17 Insurers See Ratings Updates
Insurance Networking Ratings Corner, November 20, 2012
A.M. Best has upgraded the financial strength rating (FSR) to A (Excellent) from B++ (Good) and issuer credit rating (ICR) to “a” from “bbb+” of Family Heritage Life Insurance Co. of America (Family Heritage). The ratings have been removed from under review with positive implications and assigned a stable outlook.
Family Heritage’s ratings were placed under review, following the announcement that it had signed a definitive agreement to be acquired by Torchmark Corp. (Torchmark). The transaction closed on Nov. 1, 2012.
The rating upgrades reflect the financial strength of the Torchmark organization as well as A.M. Best’s expectations of continued strong stand-alone capitalization and favorable trends in sales and earnings for Family Heritage. As a result of the acquisition, Torchmark gains access to Family Heritage’s 1,200 captive agents and roughly 239,000 policies in force. A.M. Best notes that the acquisition provides Torchmark with the ability to expand its supplemental health business segment with a higher margin, return of premium product feature.
Fitch has affirmed the 'A-' Insurer Financial Strength (IFS) ratings of Genworth Life Insurance Co., Genworth Life and Annuity Insurance Co. and Genworth Life Insurance Co. of New York (collectively, Genworth Life). Fitch has also affirmed the 'A-' long-term ratings on the Genworth Global Funding Trusts. The Rating Outlook is Negative.
The rating action reflects Fitch's view that Genworth Life's statutory capital position remains strong. Also reflected in the rating affirmation is that its holding company liquidity profile has improved, and investment losses have tapered off and remain within the levels previously forecasted by Fitch. Recent earnings also generally have been in line with rating expectations.
Genworth Life's statutory capital position has benefited during the last year from the sale of its Medicare supplement business. Also bolstering its position are favorable taxes and positive statutory income, and the completion of a life block transaction that closed in Q1 2012. Genworth Life plans to complete a second life transaction in Q4 2012, which is expected to generate in excess of $100 million of after-tax capital benefits.
Guardian Life Insurance Co. of America and its subsidiaries
A.M. Best has affirmed the financial strength rating (FSR) of A++ (Superior) and issuer credit ratings (ICR) of “aa+” of Guardian Life Insurance Co. of America (Guardian Life) and its subsidiaries, Guardian Insurance & Annuity Co. Inc. and Berkshire Life Insurance Co. of America (together referred to as Guardian). Concurrently, A.M. Best has affirmed the debt rating of “aa-” on the $400 million, 7.375% surplus note, due Sept. 30, 2039, of Guardian Life.

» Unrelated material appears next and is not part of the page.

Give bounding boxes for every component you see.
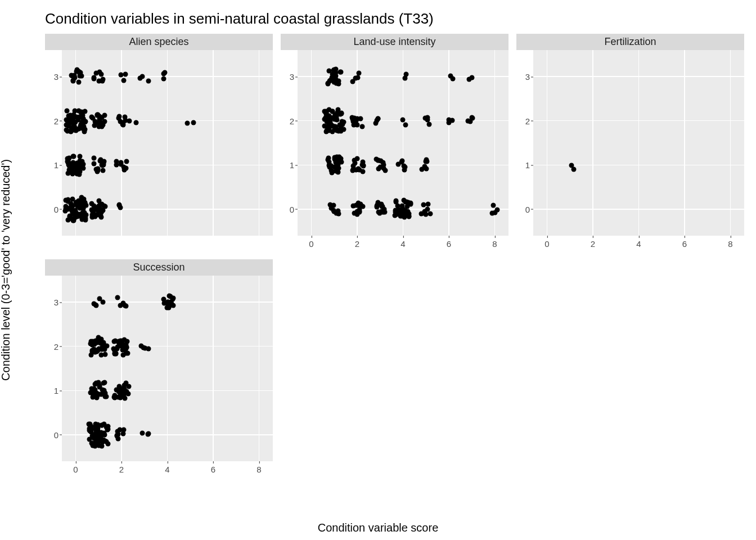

Additionally, A.M. Best has affirmed the FSR of A (Excellent) and ICRs of “a” of Family Service Life Insurance Co., Sentinel American Life Insurance Co. and Park Avenue Life Insurance Co. A.M. Best also has affirmed the FSR of A (Excellent) and ICR of “a+” of First Commonwealth Insurance Co. These companies also are subsidiaries of Guardian Life. The outlook for all ratings is stable.
The ratings of Guardian reflect its superior capitalization and positive premium trends generated from its core individual, group and asset-based business segments, despite continued challenging economic conditions. Guardian's consistent earnings and diversified business mix provide a stable stream of earnings and cash flow. Additionally, Guardian has executed a number of de-risking initiatives to counteract the low-interest-rate environment; it maintains an active credit risk management program and continues to focus on strengthening its distribution channels.
Markel Corp. and its subsidiaries
A.M. Best has affirmed the financial strength rating (FSR) of A (Excellent) and issuer credit ratings (ICR) of "a+" of the members of the Markel North America Insurance Group (Markel). Concurrently, A.M. Best has affirmed the FSR of B++ (Good) and ICR of “bbb+” of FirstComp Insurance Co. (FirstComp). Additionally, A.M. Best has affirmed the FSR of A- (Excellent) and ICR of “a-” of Deerfield Insurance Co. (Deerfield), as well as the ICR of “bbb+” and all debt ratings of the publicly traded parent, Markel Corp. (MKL). The outlook for all ratings is stable.
The rating affirmations of Markel recognize its well-established market position as one of the leading excess and surplus lines organizations in the United States, its sustained operating profitability and solid risk-adjusted capitalization. Additionally, these ratings acknowledge Markel's excellent operating cash flow, adequate liquidity, and the financial flexibility afforded by MKL.